Hi @ragnarmargus @Kaden-mpc, apologies for the delayed response. Yes, Chromecast sessions are faster since Chromecast has significantly more computing power compared to the ESP32. However, we are looking into optimizing the code further to improve performance, which may, in turn, reduce the error rates. This is still just a hunch, but we will try to provide another build tomorrow.

@kapilkedawat
Copy link
Collaborator

HI @ragnarmargus @Kaden-mpc apologies for the delay. Could you please try with the attached experimental build, this reduces response time of DPP frames processing.
test_build_30_sept.zip

@Kaden-mpc
Copy link

@kapilkedawat We have collected 50 runs from the build you shared, 6 required pressing the retry button, and 1 failed. There is a noticeable increase in speed between scanning the QR code and receiving the success status. The failure that we experienced did not succeed on pressing the retry button, or rescanning the QR code; is this a fatal failure, or would rerunning the full DPP process enable another attempt at preforming DPP, similarly to how Chromecast handled its failure? The logs can be found here. Thank you for the ongoing support!

@kapilkedawat
Copy link
Collaborator

Hi @Kaden-mpc,

Thank you very much for your continued testing and providing the results, really appreciate the same.

The failure in attempt 46 is recoverable, and I have made some changes to handle that. Unfortunately, we cannot make the response faster than this in current CPU freq, as we are limited by the computational power available in the chip. DPP request frame parsing and the creation of the response frame involve two ECDH operations, each taking more than ~150 ms.

I have created another build that includes a fix for the issue mentioned above. This build also increases the CPU frequency to 240MHz to make the operations a bit faster.

Please help to test and provide the results.

test_build_1_oct.zip

@Kaden-mpc
Copy link

@kapilkedawat We have collected 50 more logs using your latest build. 5 of the attempts required retries, and 2 were failures. For 1 of the 2 failures, the ESP connected to the wifi successfully, but the phone showed a failure. And the other stopped responding, with no errors shown in the logs, and the sniff showing the ESP not responding.

Logs can be found here

Thanks for the quick response, and for the support!

@kapilkedawat
Copy link
Collaborator

Hi @Kaden-mpc,

Thank you for your invaluable testing efforts. I think we can now focus only on the non-recoverable errors.
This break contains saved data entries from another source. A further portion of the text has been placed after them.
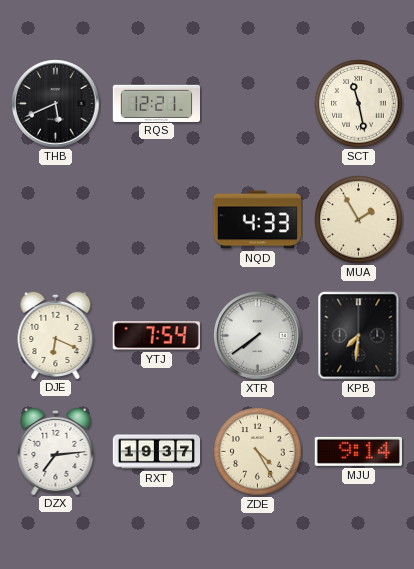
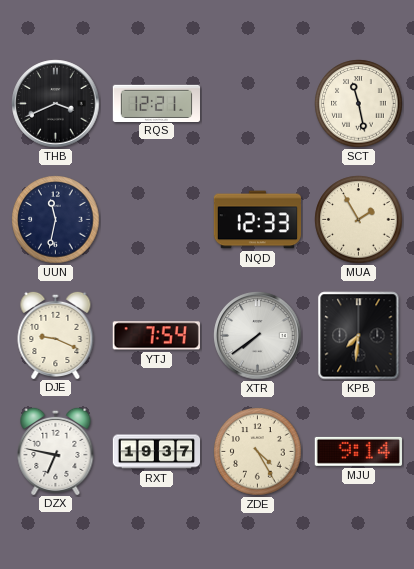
THB: 5:41 -> 3:41
UUN: none -> 11:32
NQD: 4:33 -> 12:33
DJE: 6:19 -> 9:19
DZX: 7:14 -> 6:47
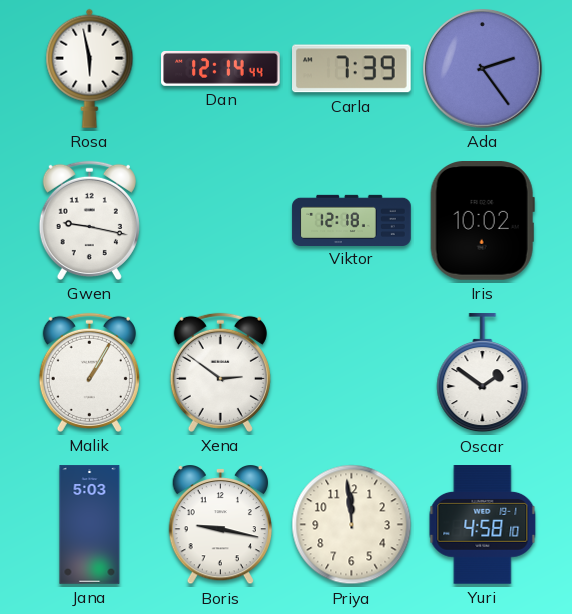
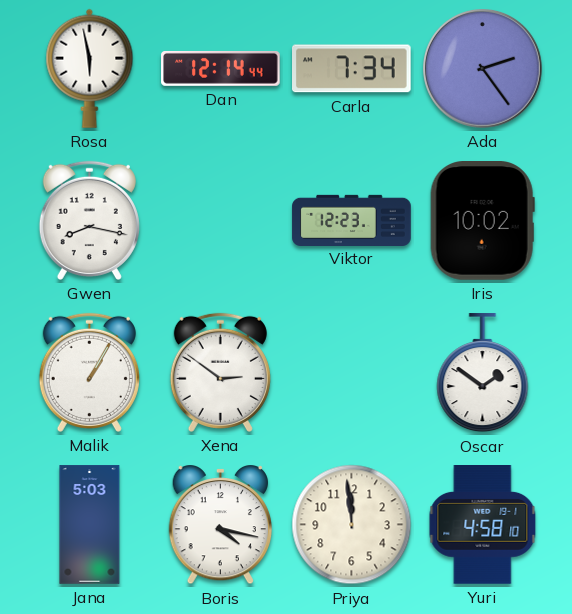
Carla: 7:39 -> 7:34
Gwen: 9:17 -> 8:17
Viktor: 12:18 -> 12:23
Boris: 9:17 -> 4:17
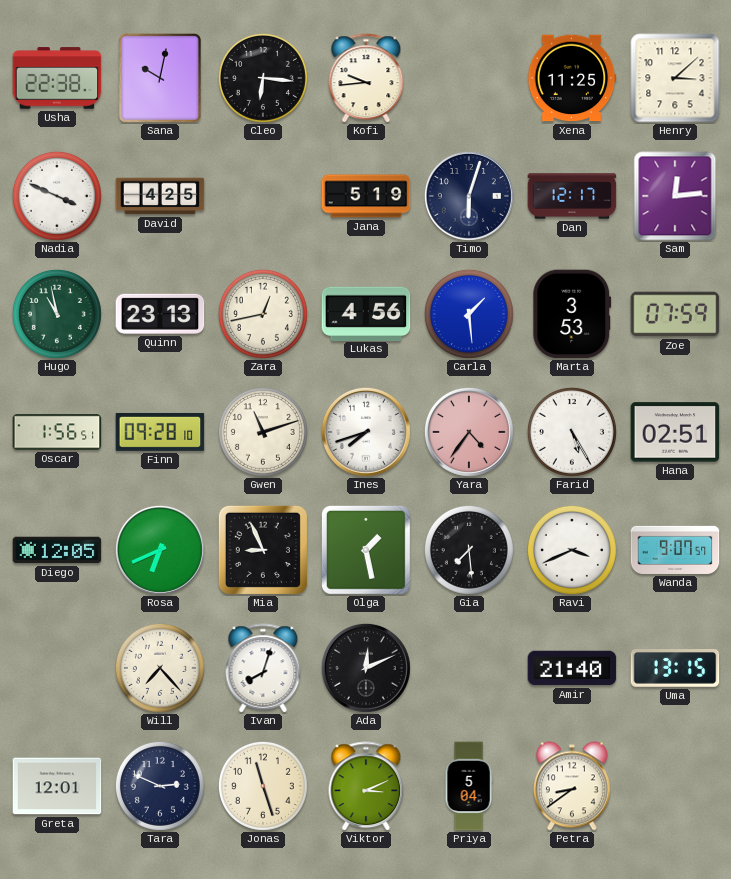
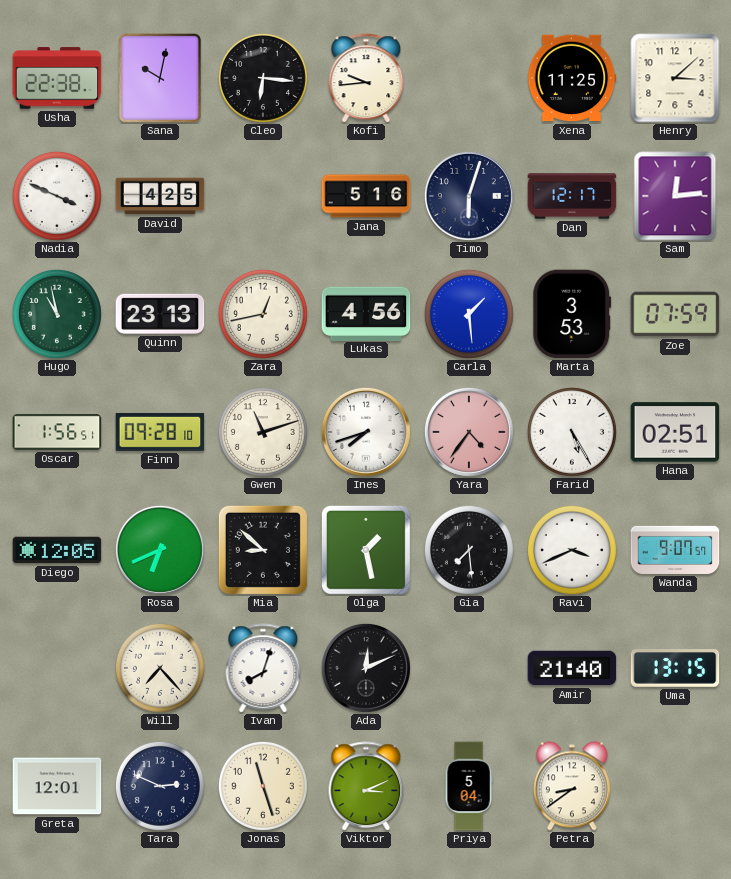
Jana: 5:19 -> 5:16
Mia: 8:56 -> 8:52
Instance 49 is recoverable, but the timeout for that was 120 seconds. We can add some further optimizations there. I have made some adjustments to the timeout in the gas query. Please try the attached build.

test_build_3oct.zip

@Kaden-mpc
Copy link

@kapilkedawat We have collected 50 more logs. 9 of the attempts required retires (2 of which required retrying twice). And we experienced another false failure, where the phone displayed failure but it connected to the wifi. Once non recoverable errors are resolved, will progress be made on making the retries less frequent, or are we locked at the current 10-22% requiring retries?

Logs can be found here

Thank you for the support!

@kapilkedawat
Copy link
Collaborator

Hi @Kaden-mpc, thanks again for your testing efforts and for providing the logs. All the non-recoverable errors have been resolved, and the errors we are currently encountering are due to the mobile device either not replying in time or not receiving the frames (likely going off-channel). Unfortunately, there isn't much more that can be done from an optimization perspective, as we are processing the frames as fast as possible.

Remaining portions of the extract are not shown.